Attendance: Joe Moreno (1), Pat Dowell (3), Michelle Harris (8), Raymond Lopez (15), David Moore (17), Ricardo Munoz (22), Jason Ervin (28), Chris Taliaferro (29), Scott Waguespack (32), Emma Mitts (37), Nicholas Sposato (38), Michele Smith (43), Joe Moore (49)

For close to a year, a carefully crafted ordinance to fold in the Office of the Legislative Inspector General, currently headed by Faisal Khan, into the OIG, has been on hold. Khan, who rubbed many aldermen the wrong way (Ald. Moreno said Khan had a “cowboy mentality” and a staff of “political operators”), sent letters to aldermen and the Mayor this summer pleading for an adequate amount of money to do his job. His task was to provide oversight of 50 aldermen and roughly 450 staff with a budget of about $350,000. He eventually turned to paying staff out of his own pocket.

He told Aldertrack in early August, “It’s impossible to do your job when you’re supposed to ask for money from the people you’re supposed to oversee.”

Ferguson alluded to the subject’s touchiness when Ald. Scott Waguespack asked whether he was up for taking on the oversight task. “This is a long standing loose wire, a raw, sore spot for many people in this body,” he explained. Ald. Pat O’Connor (40), Ald. Ameya Pawar (47), Ald. Michelle Harris (8), representatives of the Law Department, the Mayor’s Office and the OIG’s office worked on the ordinance introduced last October to give OIG the power to investigate and audit City Council.

“There were 37, 36 sponsors,” Ferguson said, “And I think it didn’t include you, Ald. Waguespack, it didn’t include members of the so-called Progressive Caucus, that generally are along for that sort of good government ride. And it sat.” Ald. Michele Smith (43) and Ald. Joe Moore (49) worked to tweak and re-introduce the ordinance at the start of the new term in 2015.

That’s yet to see a vote either.

“I will say, as a resident of the City of Chicago, and as somebody who has tried to work for good government in the City of Chicago, it’s an embarrassment that it sits there.
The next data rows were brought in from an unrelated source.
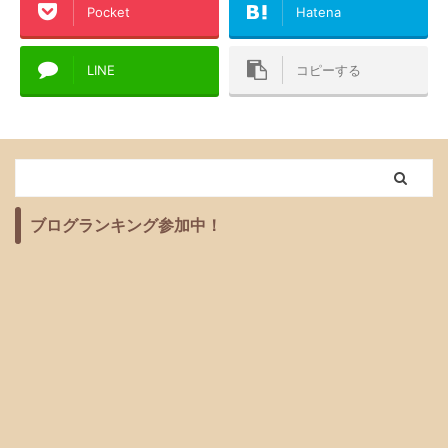
Pocket
Hatena
んなユッキーナさんが愛
なアイテムですよね。 し
用している3つの抱っこ
かし、スリムシェイプに
紐を大特集。 そして記事
関してはその効果につい
LINE
コピーする
の後半部分では、1つで
て疑問視する声や、ネガ
はなく複数を使い分ける
ティブな口コミや体験談
ことの魅力についてお伝
も1部の意見として存在
えし、実際に抱っこ紐購
します。 それでもスリム
入する際に気をつけたい
シェイプを使って結果を
重要な注意点についても
出されている方が多いの
ブログランキング参加中！
お話ししていきます。 こ
も事実です。 この記事で
れから抱っこ ...
は、スリムシェイプ ...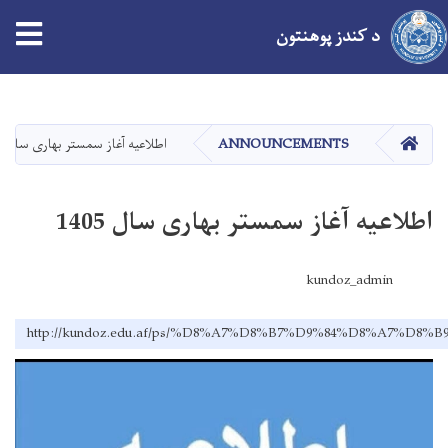
د کندز پوهنتون
اصلي
منځپانګه
دانګل
کور
ANNOUNCEMENTS
اطلاعیه آغاز سمستر بهاری سال 1405
اطلاعیه آغاز سمستر بهاری سال 1405
kundoz_admin
http://kundoz.edu.af/ps/%D8%A7%D8%B7%D9%84%D8%A7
Let’s fix this…bring it up for a vote.” If not that ordinance, then give that same authority to Khan’s office, Ferguson says, which is expected to fold from lack of funding in November.

Ald. Joe Moore mentioned reservations some aldermen might have about unfounded accusations against them being made public, potentially damaging during elections. Aside from the Inspector General’s office good track record and the significant legal repercussions of a leak, Ferguson says an investigation going public is ultimately unlikely to happen because “it’s my ass on the line. You can call me before this body and ask what happened.” He was similarly not concerned about needing more funding than the OLIG, given the employees and institutional knowledge the office already has. “We’d make good use of that money.”

Ferguson also talked about the evolution of his office, which he says has moved beyond just investigations, and toward a more multi-faceted approach that includes audits, compliance and program review. “There’s a cultural shift that still needs to occur” with middle management in city departments who sometimes take months to provide publicly available information. He singled out a 17-month-long “game of cat and mouse” with management at City Clerk Susana Mendoza’s office, who he says won’t hand over basic data on city stickers. He said his office is also working on investigations into overtime at CPD, and possibly the Chicago Fire Department.

He also mentioned missed opportunities for City efficiencies, including a 2011 report his office issued saying the City is losing out on more than $100 million on unnecessary motor truck drivers. “As we approach the 2017 bargaining round, since the unions are the greatest beneficiaries of the increase in taxes…the workforce and their representatives in the unions need to be partners…to work with the administration and the City Council to take their hands off of work rules that result in this sort of waste.”